For starters, overtraining can actual mean your body is able to train less in total. In an overtrained state, testosterone is reduced resulting in an array of abnormalities including a limited ability to perform in exercise including strength, power, speed, and endurance types, reduced ability to build muscle and a lower libido and ability to ‘perform’ in the bedroom.
Reduced sexual activity is easy to blame on being too tired or too busy but have you ever thought that this matches up with your training regime? Think again.
Irritability, mood changes, lack of concentration, low motivation, depression, reduced appetite, fatigue, slow regeneration of wounds, prolonged pain after training sessions, insomnia, elevated heart rate, reduced max heart rate and an increase in blood pressure... all symptoms of over training syndrome.
Frustratingly for many, an increase in fat storage often occurs due to the drop in testosterone coupled with a rise in cortisol (stress hormone). This may lead to more training and ‘dieting’.
So why don’t we just rest?
Exercise is known to have endless benefits to health and the endorphin high post-workout is what keeps many coming back. Exercise can be very addictive, for multiple reasons, so the thought of a rest day can cause extreme anxiety for some.

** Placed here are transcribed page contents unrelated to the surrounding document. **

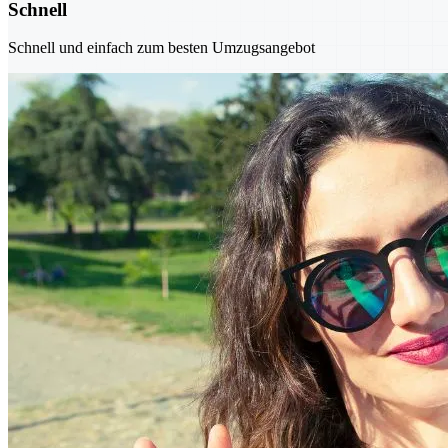
Schnell
Schnell und einfach zum besten Umzugsangebot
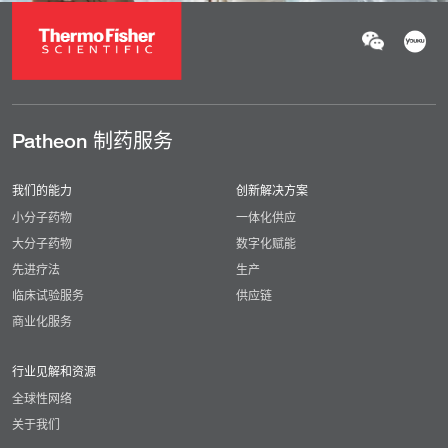
Patheon 制药服务
我们的能力
创新解决方案
小分子药物
一体化供应
大分子药物
数字化赋能
先进疗法
生产
临床试验服务
供应链
商业化服务
行业见解和资源
全球性网络
关于我们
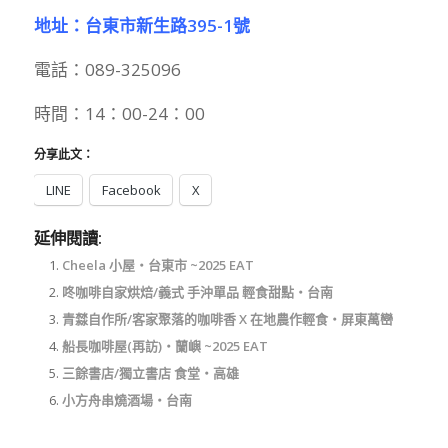
地址：台東市新生路395-1號
電話：089-325096
時間：14：00-24：00
分享此文：
LINE
Facebook
X
延伸閱讀:
Cheela 小屋‧台東市 ~2025 EAT
咚咖啡自家烘焙/義式 手沖單品 輕食甜點‧台南
青㵘自作所/客家聚落的咖啡香 X 在地農作輕食‧屏東萬巒
船長咖啡屋(再訪)‧蘭嶼 ~2025 EAT
三餘書店/獨立書店 食堂‧高雄
小方舟串燒酒場‧台南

This addiction not only worsens physical and psychological symptoms associated with over training, but greatly impacts ones social health. Needing to fit in training comes a priority, so late nights out or weekends away without access to training facilities may likely be avoided.
One may have immense fear that missing just one workout will have great impacts, such as gaining fat or losing muscle. Without the endorphin hit one will also feel flat, moody, and may also have anxiety and depression like symptoms.
However we only need to look to the top for evidence of the benefits of solid rest. Elite athletes, who many of us look up to for their sporting ability and physiques, have an off season, where most recreation athletes or devoted gym goers train all year round. They also have specially designed training programs where stress is closely monitored as well as an array of techniques and a team dedicated to recovery. This may include a physio, masseuse and also a dietitian to ensure their nutritional intake is maximised and meeting their training needs.
How to know if you need a rest day
There is no exact amount that can be defined as over training as there are many other variables to consider such as type of training, training history, nutrition and other lifestyle stress. Often it is illness or an injury that pulls over-trainers out of the spell and into a state of forced rest. If you relate to this article, don’t wait to learn the hard way, try pulling your training back by including an additional rest day and see how your mind, body and performance responds. Seeking professional advice from an exercise physiologist or sports physician, sports psychologist and sports dietician may also be valuable in finding a balance that is right for you.